Dans cette dynamique, l'erreur n'est pas tolérée, car elle ramène à la peur d'annoncer la mauvaise nouvelle, et de se faire juger sur l'erreur d'un autre.

Il est évident que dans ce genre de culture d'entreprise, la prise d'initiative est très limitée, tout doit être sous contrôle. Réussir à faire basculer cette culture demande à ce que le manager de l'entité, est un vrai leadership et une capacité à assumer ses décisions. Peut être que tout ne suit pas le "PLAN", mais les résultats peuvent être là malgré tout, et peut être que si une année est moins bonne, c'est qu'on a investi pour une année meilleure l'an suivant.

On en revient à essayer de discuter d'autonomie, de responsabilités délégués, de confiance, et de création d'une structure se basant sur un collectif qui s'aligne dans une même direction.


Les intérêts personnels


Ce topic est en partie lié au précédent. Dans une culture d'entreprise où on favorise la carrière personnelle, où on reçoit un variable lié à ses propres résultats, ... on aura des managers très individualistes qui prendront tout très personnellement, car cela va impacter leur résultat, et leur récompense.
Quand en fin d'année, j'ai l'espoir de recevoir 50k€ en variable, c'est une somme qui fait réfléchir, et sur laquelle la plupart des gens auront du mal à s'asseoir dessus au nom de l'intérêt commun.
Quand la prime est de l'ordre de quelques centaines d'euro, je suis plus à même à m'en désintéresser. Cela ne change pas grand chose à mon niveau de vie. 

On aura alors des discours, sur les impacts que l'erreur a sur la société, qui en fait, sont juste des masques autour de la crainte de ne pas toucher son variable, ou d'avoir des conséquences sur sa personne (carrière, ....).

Avant que le manager puisse devenir leader, et mettre en place une libération du collectif, pour plus de coopération, et de développement de son effectif, le manager doit devenir désintéressé de son intérêt personnel. 
Il ne s'agit pas de ne plus être impliqué dans la vie de sa structure, mais de changer son implication.
Il ne s'agit plus de rechercher son propre avancement, son propre développement, sa propre récompense extrinsèque, mais de s'accomplir dans un but collectif, où voir les autres grandir est une récompense du quotidien. 

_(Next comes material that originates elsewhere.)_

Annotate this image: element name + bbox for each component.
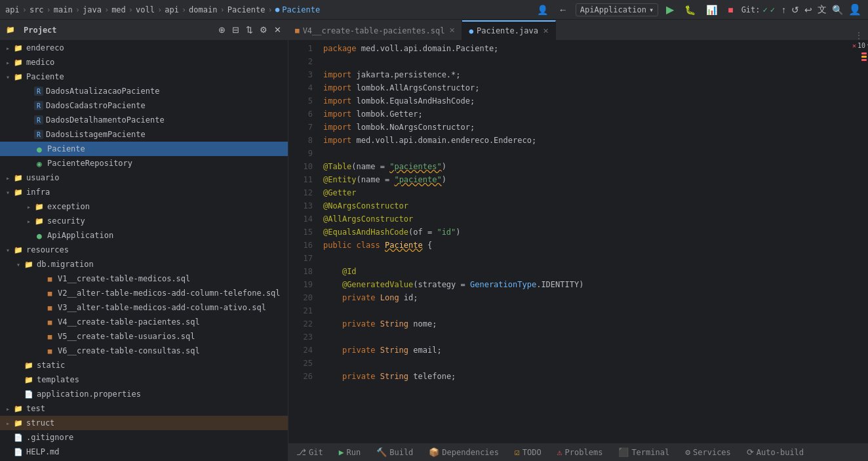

Bienveillance envers soi même


Enfin un sujet important, et quelque soit la culture de l'erreur qui vous entoure, il y a un sujet autour du soi.
Il faut savoir s'accorder de la bienveillance (être bon envers soi même). Même si autour de vous, les gens ne le pensent pas, il faut s'accorder à soi son propre droit à l'erreur.
Autant la question peut sembler légitime autour de soi, dans son entreprise, est ce qu'on a vraiment le droit de se tromper, je ne suis pas payé pour me tromper... etcetc.
Autant en se concernant, dans sa propre bulle, dans son propre univers, il faut souffrir d'honnêteté.
En étant honnête avec moi même, je sais que la perfection n'existe pas (c'est peut être une croyance que certains auront du mal à imaginer). Il y a toujours un moment où j'apprends (de mes erreurs), et je suis amené à faire des erreurs pour toutes les raisons qu'on s'est dite auparavant.
Je le sais ... Je l'accepte ... je ne me sens pas coupable de m'être trompé. Je peux me sentir coupable, si je n'ai pas fait de mon mieux (paresse, manque de motivation, ...) et encore, c'est un sentiment que je préfère éloigner.

Si chacun s'accordait cette bienveillance, peut être que cela serait déjà un bon point de départ, pour accorder cette même bienveillance envers ceux qui nous entourent?